The one thing that the airline cannot control is the airport. Stanstead in Essex is one of Europe’s busiest with 19m passengers per year. The lines at customs are the best way to get acquainted with Britain’s fondness for queuing. The luggage service is fine especially when compared to Gatwick, which doesn’t yet seem to have one under its new ownership. There is a valet parking system that is not bad, but obviously somewhat more expensive than Malaga’s at GBP 85 for a three week stay. There is also the typical rickety train service to central London with spotty mobile phone coverage and no Wi Fi, yet expensive. Stanstead is 40.1 miles from my London flat. The journey more often than not can be covered in less than two hours, but it takes at least an hour and ten minutes. British visitors may marvel when they take the subway from Barajas to central Madrid for EUR 2, and enjoy wireless service and this time proper air conditioning throughout the journey.
That was one more trip between two countries that have enjoyed a love hate relationship since at least the time when Catherine of Aragon was repudiated by Henry VIII. Two countries that today seem to have very complimentary resources. While the UK’s infrastructures are collapsing under the strain of record usage and population growth, Spain has large spare capacity. While fast rising home prices have replaced the weather as a favourite conversation opener, home prices in Spain remain near multi year lows in many areas. There are a number of large Spanish companies with a UK presence that could star t a revolution by offering suitable UK employees the option of moving to Spain. Perhaps some Santander, O2 (Telefonica), Scottish Power (Iberdrola), Heathrow (Ferrovial) or International Airline Group (Iberia) employees are candidates for voluntary relocation to Spain.

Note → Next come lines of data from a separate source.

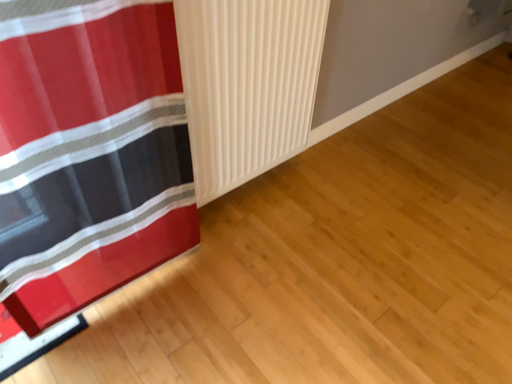 Question: Should I look upward or downward to see white ribbed curtain at center?

Choices:
 (A) down
 (B) up

Answer: (B) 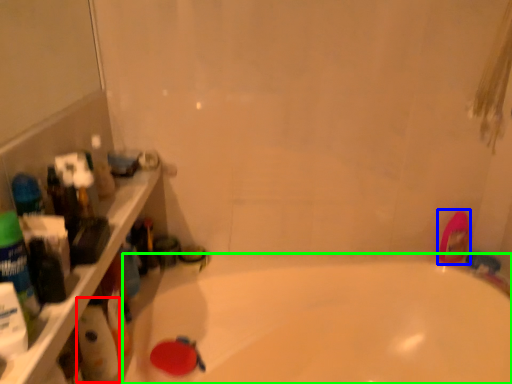 Question: Which object is positioned farthest from cleaning product (highlighted by a red box)? Select from mouthwash (highlighted by a blue box) and bathtub (highlighted by a green box).

Choices:
 (A) mouthwash
 (B) bathtub

Answer: (A) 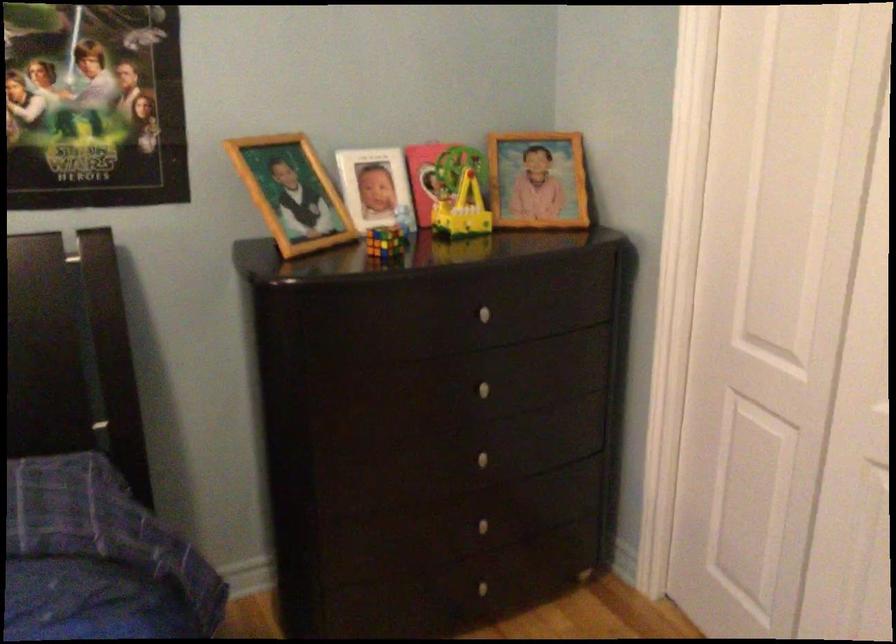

We should start thinking about this as being no different from an employee in the Minneapolis office asking to be transferred to San Diego.
One would have thought that in the Internet era there would be more mobility in what Thomas Friedman wrongly predicted to become a Flat World. The opposite seem s to be happening. Whereas artists seem to always find large attractive cities with a cheap cost of living such as was Paris after WWI or Berlin is today, the rest of us seem to either stay put or gravitate towards the most inconvenient and poor value for money places. Even more difficult to understand is why young professionals flock by the thousands to places like London. Unlike the New York of my formative years in the early 1990s, young people in London don’t seem to make enough money. It will remain a mystery to us why today we have to stick to the same work arrangements that were common more than a hundred years ago. What is all the progress and modern infrastructure good for if we still have the life habits common in Edwardian England. Perhaps now that that Ryanair is fixing up its service and that Telefonica is deploying fibre in Spain, this hope may become a reality.